------ Data records

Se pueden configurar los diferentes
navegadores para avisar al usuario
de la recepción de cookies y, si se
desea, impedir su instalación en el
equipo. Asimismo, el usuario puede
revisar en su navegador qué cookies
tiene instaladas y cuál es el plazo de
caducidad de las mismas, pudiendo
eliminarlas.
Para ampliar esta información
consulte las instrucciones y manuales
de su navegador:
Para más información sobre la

------------

What is needed
Find the lines that mention "información" in the entries and show them.

Exercise result
Para ampliar esta información
Para más información sobre la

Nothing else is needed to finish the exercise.